Spatially addressable immobilization of biomolecules and cells on patterned surfaces and microfabricated topographies has gained momentum in recent years. One major driving force behind this new impetus was the emergence of combinatorial DNA, protein and -soon- cell-based chips. The recent advances in New Generation Lithographies (NGL) as members with full rights in the panoply of microlithography techniques, automatically opened enormously large opportunities for microlithography engineering in the area of microarrays, which can be now seen as patterned chips. Despite all of these developments and related -yet to be fulfilled- opportunities, many other remained almost entirely unexplored.

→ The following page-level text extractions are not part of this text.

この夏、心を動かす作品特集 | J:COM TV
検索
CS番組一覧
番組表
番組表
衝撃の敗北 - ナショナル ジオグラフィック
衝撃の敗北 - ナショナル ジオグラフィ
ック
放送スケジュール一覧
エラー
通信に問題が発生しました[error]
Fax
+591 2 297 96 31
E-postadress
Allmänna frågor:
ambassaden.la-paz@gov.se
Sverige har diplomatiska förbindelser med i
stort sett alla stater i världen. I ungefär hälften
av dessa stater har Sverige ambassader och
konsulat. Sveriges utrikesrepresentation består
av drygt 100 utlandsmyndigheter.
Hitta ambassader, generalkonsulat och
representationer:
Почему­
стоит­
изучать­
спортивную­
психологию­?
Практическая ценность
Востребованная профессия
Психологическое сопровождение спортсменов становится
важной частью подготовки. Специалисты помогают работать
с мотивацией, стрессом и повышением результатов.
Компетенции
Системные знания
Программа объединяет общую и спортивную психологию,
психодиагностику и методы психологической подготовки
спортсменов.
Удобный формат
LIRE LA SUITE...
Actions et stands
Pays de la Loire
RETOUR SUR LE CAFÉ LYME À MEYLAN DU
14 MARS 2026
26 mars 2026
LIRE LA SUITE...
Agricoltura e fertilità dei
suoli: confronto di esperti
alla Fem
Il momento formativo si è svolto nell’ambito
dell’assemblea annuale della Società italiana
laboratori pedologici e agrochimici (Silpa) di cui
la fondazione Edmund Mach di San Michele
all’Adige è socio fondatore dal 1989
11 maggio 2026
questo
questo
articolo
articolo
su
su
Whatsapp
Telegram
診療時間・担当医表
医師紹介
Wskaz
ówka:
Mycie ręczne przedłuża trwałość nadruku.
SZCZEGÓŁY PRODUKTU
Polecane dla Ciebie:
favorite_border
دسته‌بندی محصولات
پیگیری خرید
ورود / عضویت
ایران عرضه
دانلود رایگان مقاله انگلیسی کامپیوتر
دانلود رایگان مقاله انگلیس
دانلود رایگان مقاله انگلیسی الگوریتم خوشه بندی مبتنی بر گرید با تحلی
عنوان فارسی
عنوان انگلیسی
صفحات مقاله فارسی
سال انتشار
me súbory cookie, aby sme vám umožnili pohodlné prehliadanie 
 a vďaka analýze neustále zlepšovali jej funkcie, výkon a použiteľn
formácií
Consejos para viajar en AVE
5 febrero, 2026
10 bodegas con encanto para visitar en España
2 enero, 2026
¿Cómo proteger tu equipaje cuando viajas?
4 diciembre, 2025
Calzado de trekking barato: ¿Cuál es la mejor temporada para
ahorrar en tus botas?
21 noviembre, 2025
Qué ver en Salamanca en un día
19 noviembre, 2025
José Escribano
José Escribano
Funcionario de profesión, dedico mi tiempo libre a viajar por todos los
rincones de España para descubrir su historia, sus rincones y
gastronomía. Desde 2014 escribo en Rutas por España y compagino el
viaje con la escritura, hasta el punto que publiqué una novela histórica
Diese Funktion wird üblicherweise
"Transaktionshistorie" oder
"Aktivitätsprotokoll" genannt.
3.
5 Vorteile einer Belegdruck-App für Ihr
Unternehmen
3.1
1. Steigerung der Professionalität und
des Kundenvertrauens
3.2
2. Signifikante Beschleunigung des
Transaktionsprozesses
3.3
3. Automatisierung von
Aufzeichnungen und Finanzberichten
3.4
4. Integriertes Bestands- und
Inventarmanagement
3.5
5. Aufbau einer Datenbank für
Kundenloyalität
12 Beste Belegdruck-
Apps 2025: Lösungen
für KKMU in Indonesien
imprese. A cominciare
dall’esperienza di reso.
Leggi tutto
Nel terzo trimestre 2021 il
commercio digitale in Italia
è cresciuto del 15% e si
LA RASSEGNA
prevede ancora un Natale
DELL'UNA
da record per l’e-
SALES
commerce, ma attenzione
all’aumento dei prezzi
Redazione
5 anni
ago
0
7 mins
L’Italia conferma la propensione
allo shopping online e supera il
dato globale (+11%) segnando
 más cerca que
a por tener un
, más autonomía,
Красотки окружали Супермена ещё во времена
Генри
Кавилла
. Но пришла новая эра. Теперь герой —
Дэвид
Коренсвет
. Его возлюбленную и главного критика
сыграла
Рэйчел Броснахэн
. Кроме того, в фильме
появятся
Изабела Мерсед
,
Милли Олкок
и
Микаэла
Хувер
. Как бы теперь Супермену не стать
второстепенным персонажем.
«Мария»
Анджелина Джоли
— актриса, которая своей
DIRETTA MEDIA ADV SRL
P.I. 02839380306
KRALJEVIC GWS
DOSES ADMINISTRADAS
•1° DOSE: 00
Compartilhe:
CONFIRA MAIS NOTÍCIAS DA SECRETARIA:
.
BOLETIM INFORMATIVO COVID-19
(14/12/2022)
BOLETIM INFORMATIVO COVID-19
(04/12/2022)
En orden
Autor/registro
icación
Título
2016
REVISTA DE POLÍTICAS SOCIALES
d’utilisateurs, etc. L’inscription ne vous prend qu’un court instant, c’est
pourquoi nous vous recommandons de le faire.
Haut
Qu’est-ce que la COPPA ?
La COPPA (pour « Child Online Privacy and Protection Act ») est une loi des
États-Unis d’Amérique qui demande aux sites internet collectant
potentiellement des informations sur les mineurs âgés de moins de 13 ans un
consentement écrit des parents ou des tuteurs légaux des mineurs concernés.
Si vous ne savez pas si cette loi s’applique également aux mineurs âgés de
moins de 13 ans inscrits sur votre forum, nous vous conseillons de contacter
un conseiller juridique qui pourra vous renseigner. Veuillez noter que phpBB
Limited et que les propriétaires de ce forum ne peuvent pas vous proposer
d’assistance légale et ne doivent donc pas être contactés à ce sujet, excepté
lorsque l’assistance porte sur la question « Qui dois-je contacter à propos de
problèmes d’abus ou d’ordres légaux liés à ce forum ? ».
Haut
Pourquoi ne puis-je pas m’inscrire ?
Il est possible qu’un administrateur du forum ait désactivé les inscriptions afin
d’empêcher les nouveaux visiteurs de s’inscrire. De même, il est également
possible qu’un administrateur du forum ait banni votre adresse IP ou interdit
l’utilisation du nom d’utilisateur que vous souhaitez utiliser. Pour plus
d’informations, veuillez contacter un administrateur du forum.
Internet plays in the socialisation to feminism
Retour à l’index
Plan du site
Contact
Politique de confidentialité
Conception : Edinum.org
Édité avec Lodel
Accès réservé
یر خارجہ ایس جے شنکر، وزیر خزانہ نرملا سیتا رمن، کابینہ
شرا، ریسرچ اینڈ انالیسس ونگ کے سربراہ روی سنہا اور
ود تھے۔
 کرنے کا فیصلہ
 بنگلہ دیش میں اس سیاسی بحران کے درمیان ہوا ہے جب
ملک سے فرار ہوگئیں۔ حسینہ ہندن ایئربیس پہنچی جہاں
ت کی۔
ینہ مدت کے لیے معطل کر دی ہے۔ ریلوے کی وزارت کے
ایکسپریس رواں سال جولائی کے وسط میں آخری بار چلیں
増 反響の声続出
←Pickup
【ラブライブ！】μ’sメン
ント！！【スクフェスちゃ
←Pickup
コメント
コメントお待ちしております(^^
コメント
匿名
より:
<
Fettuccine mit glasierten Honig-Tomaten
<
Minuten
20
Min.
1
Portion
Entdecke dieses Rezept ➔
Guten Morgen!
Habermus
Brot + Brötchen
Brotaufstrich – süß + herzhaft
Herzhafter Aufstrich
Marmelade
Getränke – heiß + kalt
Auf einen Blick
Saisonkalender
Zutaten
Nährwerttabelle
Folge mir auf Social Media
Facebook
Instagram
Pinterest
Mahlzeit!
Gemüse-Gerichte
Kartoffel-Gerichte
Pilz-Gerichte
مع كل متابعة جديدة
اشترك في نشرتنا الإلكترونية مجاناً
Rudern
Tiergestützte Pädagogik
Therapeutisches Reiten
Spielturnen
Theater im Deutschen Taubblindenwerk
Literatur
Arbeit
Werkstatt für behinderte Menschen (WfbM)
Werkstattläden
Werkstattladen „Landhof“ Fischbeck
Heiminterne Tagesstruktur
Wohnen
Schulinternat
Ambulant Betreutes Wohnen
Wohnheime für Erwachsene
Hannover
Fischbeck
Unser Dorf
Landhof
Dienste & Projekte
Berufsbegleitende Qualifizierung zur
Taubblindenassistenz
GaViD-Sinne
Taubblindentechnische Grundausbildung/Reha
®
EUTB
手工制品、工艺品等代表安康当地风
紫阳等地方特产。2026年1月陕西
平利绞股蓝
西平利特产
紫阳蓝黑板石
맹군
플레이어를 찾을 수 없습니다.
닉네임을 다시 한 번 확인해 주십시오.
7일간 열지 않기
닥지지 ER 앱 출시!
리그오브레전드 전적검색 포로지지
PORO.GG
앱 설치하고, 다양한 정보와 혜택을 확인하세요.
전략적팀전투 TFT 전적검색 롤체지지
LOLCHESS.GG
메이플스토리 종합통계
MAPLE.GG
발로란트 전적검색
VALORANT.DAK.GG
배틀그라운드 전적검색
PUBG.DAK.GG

For instance, the intrinsic capability of the microlithographic materials -resists- to manipulate the surface properties via exposure to light has not been used for the patterning of biomolecules or cells. Also, other areas of classical microlithographic expertise, e.g. yield management, registration and alignment, and resolution enhancement are in many senses undiscovered by the bio-techniques for biomolecular and cellular patterning. This contribution will explore these hidden opportunities review the state of the art of biomolecular and cellular patterning through the glasses of a microlithographic engineer and it will explore the future areas where microlithography can contribute with the highest scientific, technical and commercial return-on-investment.

Paper Details

Date Published: 24 July 2002
PDF: 7 pages
Proc. SPIE 4690, Advances in Resist Technology and Processing XIX, (24 July 2002); doi: 10.1117/12.474213
Show Author Affiliations
Dan V. Nicolau, Swinburne Univ. of Technology (Australia)


Published in SPIE Proceedings Vol. 4690:
Advances in Resist Technology and Processing XIX
Theodore H. Fedynyshyn, Editor(s)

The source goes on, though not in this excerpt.